The present invention is not limited to the above-described embodiment, but can be carried out in various modes without departing from the scope of the invention, and the following modifications can be made.

(1) In the above embodiment, the air cylinder is used as the variable capacity mechanism, but it is needless to say that a hydraulic cylinder or the like may be used as long as the capacity is changed by a constant pressure. (2) Although the injection molding device is used as the means for supplying the molten resin, an extrusion device for extruding the molten resin may be used, and in any case, the molten resin can be supplied between the female mold and the core mold. Any means will do.

[0029]

As described above, according to the stamping molding method of the present invention, the molten resin supplied in an amount exceeding the capacity of the cavity between the female mold and the core mold is After completely filling the cavity, it is introduced into the auxiliary chamber through a small passage provided at the end of the cavity. Since the auxiliary chamber expands its capacity at a pressure substantially the same as the internal resin pressure required during resin molding, the pressure received by the molten resin in the cavity is maintained at the required internal resin pressure. As a result, the resin molded product molded in the cavity has a sufficient shape of the molten resin and has a predetermined shape determined by the volume and shape of the cavity.

Further, even if the supply amount of the molten resin varies, it can be absorbed by the change in the capacity of the auxiliary chamber, and it is not necessary to control the supply amount with high accuracy. Therefore, the supply amount of the molten resin can be adjusted. A simple measuring device can be used.

[Brief description of drawings]

FIG. 1 is a schematic configuration diagram showing a resin molding apparatus for carrying out a stamping molding method according to an embodiment of the present invention.

FIG. 2 is a sectional view showing a peripheral portion of a molding die and a variable capacity mechanism of the embodiment.

FIG. 3 is a cross-sectional view for explaining the operation of the molding die and the variable capacity mechanism of the embodiment.

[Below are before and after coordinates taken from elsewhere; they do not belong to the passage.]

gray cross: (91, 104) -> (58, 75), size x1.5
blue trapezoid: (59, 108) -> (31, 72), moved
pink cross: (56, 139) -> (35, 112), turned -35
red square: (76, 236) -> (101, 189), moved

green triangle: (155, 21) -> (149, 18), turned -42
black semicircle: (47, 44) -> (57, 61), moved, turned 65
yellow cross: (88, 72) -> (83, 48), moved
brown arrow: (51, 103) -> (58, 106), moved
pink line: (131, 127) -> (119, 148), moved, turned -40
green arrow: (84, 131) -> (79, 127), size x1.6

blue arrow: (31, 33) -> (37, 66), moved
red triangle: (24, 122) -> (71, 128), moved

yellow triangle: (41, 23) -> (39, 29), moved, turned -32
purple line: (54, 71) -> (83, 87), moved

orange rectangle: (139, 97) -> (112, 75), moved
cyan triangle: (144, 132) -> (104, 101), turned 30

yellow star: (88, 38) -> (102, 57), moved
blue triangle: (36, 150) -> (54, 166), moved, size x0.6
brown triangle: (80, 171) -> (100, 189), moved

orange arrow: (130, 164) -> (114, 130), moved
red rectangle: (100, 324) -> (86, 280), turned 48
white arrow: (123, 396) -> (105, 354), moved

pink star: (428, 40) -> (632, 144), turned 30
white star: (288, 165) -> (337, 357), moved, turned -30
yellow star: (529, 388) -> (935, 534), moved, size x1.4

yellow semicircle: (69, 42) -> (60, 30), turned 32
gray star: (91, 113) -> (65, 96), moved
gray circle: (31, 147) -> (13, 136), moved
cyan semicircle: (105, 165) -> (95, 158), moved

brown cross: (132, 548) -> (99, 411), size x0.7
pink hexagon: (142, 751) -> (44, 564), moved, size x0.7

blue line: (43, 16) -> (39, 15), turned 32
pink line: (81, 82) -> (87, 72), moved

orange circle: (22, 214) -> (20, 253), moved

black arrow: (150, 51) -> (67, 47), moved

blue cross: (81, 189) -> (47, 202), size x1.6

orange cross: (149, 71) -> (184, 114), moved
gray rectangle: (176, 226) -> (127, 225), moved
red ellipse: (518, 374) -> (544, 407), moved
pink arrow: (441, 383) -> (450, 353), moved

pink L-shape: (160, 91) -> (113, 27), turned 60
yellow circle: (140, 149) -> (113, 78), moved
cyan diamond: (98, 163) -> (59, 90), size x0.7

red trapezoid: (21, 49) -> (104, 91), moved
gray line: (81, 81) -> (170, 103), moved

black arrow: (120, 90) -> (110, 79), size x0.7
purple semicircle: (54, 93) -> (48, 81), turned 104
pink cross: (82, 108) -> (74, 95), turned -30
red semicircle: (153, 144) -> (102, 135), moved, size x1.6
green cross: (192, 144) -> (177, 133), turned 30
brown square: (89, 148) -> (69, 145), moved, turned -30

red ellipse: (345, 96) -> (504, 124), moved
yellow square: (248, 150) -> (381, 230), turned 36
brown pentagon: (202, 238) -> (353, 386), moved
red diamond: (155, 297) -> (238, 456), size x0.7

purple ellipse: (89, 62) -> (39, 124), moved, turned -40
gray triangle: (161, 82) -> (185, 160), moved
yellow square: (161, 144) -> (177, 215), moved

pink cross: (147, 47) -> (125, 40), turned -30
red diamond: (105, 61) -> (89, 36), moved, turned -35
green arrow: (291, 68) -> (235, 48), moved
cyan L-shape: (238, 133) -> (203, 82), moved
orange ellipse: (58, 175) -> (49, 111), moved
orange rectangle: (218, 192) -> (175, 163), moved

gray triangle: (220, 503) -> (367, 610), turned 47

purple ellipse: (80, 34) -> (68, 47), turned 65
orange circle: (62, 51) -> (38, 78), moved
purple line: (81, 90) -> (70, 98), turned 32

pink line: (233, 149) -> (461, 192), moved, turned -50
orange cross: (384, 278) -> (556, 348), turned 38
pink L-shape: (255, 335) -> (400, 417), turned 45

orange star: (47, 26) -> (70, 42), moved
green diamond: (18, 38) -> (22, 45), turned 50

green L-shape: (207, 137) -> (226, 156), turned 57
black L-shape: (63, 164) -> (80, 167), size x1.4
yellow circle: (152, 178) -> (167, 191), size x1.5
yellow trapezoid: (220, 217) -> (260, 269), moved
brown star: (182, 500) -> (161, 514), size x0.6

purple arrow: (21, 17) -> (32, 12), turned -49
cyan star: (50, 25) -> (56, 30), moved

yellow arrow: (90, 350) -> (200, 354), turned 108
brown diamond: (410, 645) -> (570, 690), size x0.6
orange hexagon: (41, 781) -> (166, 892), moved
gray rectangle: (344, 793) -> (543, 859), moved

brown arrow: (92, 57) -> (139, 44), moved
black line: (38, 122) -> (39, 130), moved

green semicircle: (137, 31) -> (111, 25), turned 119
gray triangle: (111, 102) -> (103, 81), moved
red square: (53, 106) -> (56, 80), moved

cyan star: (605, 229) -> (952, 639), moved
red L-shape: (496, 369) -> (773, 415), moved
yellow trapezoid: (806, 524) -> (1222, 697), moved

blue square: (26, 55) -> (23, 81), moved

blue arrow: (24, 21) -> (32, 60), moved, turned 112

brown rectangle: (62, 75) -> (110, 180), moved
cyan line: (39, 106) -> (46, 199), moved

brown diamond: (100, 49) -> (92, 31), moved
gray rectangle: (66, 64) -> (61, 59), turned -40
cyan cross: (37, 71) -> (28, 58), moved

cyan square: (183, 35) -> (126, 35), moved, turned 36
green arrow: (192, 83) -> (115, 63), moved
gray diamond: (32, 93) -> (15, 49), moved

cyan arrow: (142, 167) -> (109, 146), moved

FIG. 4 is an explanatory view for explaining the operation of the variable capacity mechanism according to the embodiment.

[Explanation of symbols]

 DESCRIPTION OF SYMBOLS 1 ... Resin molding apparatus 20 ... Injection molding machine 40 ... Resin injection mechanism 50 ... Molding die 51 ... Female die 53 ... Cavity 55 ... Core die 59 ... Female die driving device 60 ... Variable capacity mechanism 62 ... Air pressure regulating mechanism 64 ... Air cylinder 65 ... Piston 66 ... Connecting member 67 ... Movable pin 73 ... Small passage 75 ... Auxiliary chamber

─────────────────────────────────────────────────── ─── Continuation of the front page (51) Int.Cl. ⁵ Identification code Internal reference number FI technical display location B29C 45/26 7179-4F

Claims (1)

[Claims] 1. A molten resin is supplied to a gap between a female die and a core die which form a molding die, and the female resin and the core die are clamped to press the molten resin, and the molten die is pressed by both the die. In a stamping molding method in which a cavity to be formed is filled with a molten resin to form a resin molded product, the internal pressure of the resin is connected to the end of the cavity through a small passage and is almost the same as the internal pressure of the resin required for stamping molding. Using a mold equipped with an auxiliary chamber that expands its capacity by pressure, supplying molten resin that exceeds the capacity of the cavity, and when filling the molten resin into the cavity by the mold clamping, from the inside of the cavity A step of guiding the overflowed molten resin to an auxiliary chamber through a small passage to increase the capacity of the auxiliary chamber, and a stamping molding method.